LONDON / SYDNEY (Reuters) – Global equities stabilized on Tuesday, supported by stronger US stock futures and a decline in US and European bond yields.
In Europe, the Euro STOXX 600 rose 0.1%, after gains on Monday, which raised Germany’s index to a record high.
In the volatile market in Asia, the Shanghai Composite fell 1.8% and came close to a correction of a multi-year high on February 18 amid fears of tightening policy. Japan’s Nikkei ended 1% higher, as consumer goods companies and real estate developers gained expectations that they would benefit from an economic recovery.
“We are going through a consolidation phase,” said François Savary, investment director at Prime Partners. “There is a tendency for the market to rotate, which is correct, since the price / profit ratio was excessive. But, in general, we believe that we will have a more balanced stock market than 2020, although volatility remains with us. “
NASDAQ futures rose 1.6% and S&P 500 futures 0.8%.
U.S. Treasury Secretary Janet Yellen said on Monday that President Joe Biden’s coronavirus aid package would provide sufficient resources to fuel a “very strong” economic recovery in the US, and noted that “there are tools” to deal with with inflation.
Still, investors remain in conflict as to whether the stimulus will help global growth recover faster from the slowdown in COVID-19 or cause the world’s largest economy to overheat and fuel inflation.
“The chance of seeing more inflation in the economy is significantly increased by the actions of monetary and fiscal policy that we are seeing around the world,” said Goldman Sachs CEO David Solomon at a Sydney conference via webcast.
“There is certainly a reasonable outcome in which inflation accelerates faster than people expect, and that will obviously have an impact on markets and volatility.”
The technology sector and other high-value companies have been highly susceptible to higher rates.
Australian stocks followed overnight gains on Wall Street, with the main S & P / ASX 200 index rising 0.5% on Tuesday. However, Australian technology stocks fell for the sixth consecutive session, in line with their US peers.
Likewise, South Korea’s KOSPI fell 0.7%, falling for the fourth consecutive session, with the liquidation of technology stocks.
US economic data pointed to a continued recovery.
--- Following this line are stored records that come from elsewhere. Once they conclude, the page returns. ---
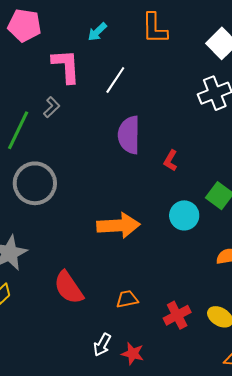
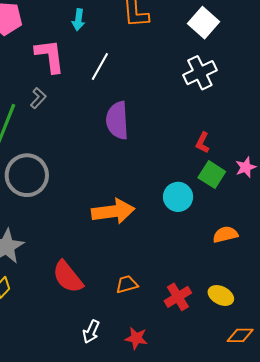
cyan arrow: (97, 32) -> (78, 20), turned -35
red L-shape: (171, 161) -> (203, 143), moved
white arrow: (102, 345) -> (91, 332), moved

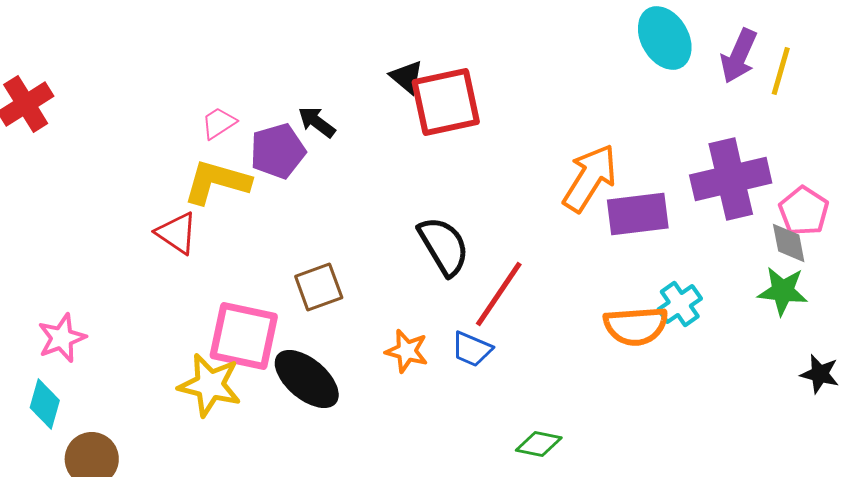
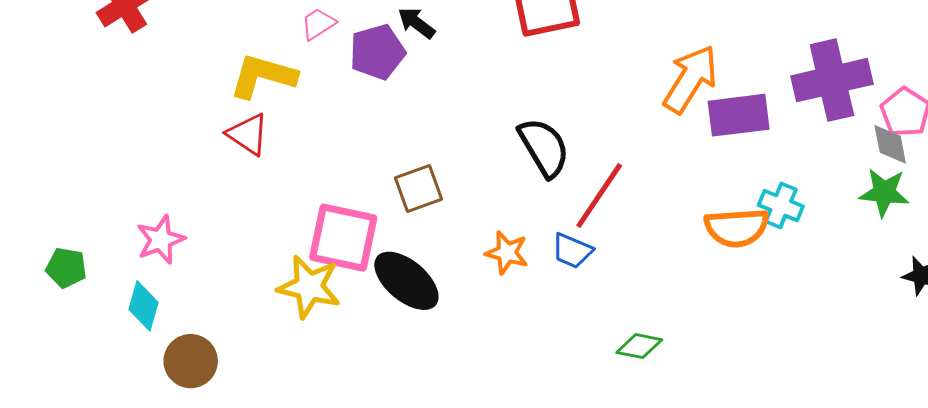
yellow L-shape: (217, 182) -> (263, 76), moved
red triangle: (177, 233) -> (248, 134), moved
cyan cross: (680, 304) -> (781, 206), turned -33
Wholesale inventories increased in January, despite increased sales, the Commerce Department said on Monday, suggesting that investment in inventory could again contribute to growth in the first quarter.
“If rates are going up because people are becoming optimistic about what economic growth is like, this is still favorable for stock prices,” said Tom Hainlin, global investment strategist at Ascent Private Wealth Group at US Bank Wealth Management in Minneapolis .
Yields on eurozone long-term government bonds fell before the bloc’s final gross domestic data was released at 1000 GMT. A Reuters poll predicted that the region’s economy contracted 5% over the previous year.
Yield on 10-year German government bonds fell two basis points, to -0.298%.
Yields on 10-year US Treasury bonds also declined, to 1.5472%. Treasury yields have been advancing in recent months, as investors assess higher inflation and more optimistic outlook for the US economy.
In foreign exchange markets, the dollar index fell from a three and a half month high. In signs, risk appetite is returning, the pound sterling, the Australian dollar and the kiwi rose. The euro rose 0.1% to $ 1,185.
Oil prices fell on Tuesday, as fears of a disruption to supply in Saudi Arabia eased after an attack on its export facilities.
Brent crude futures for May fell 0.7% to $ 67.78 a barrel. US West Texas Intermediate (WTI) crude in April fell 0.8% to $ 65.53.
Spot gold added 0.7% to $ 1,692.21 an ounce.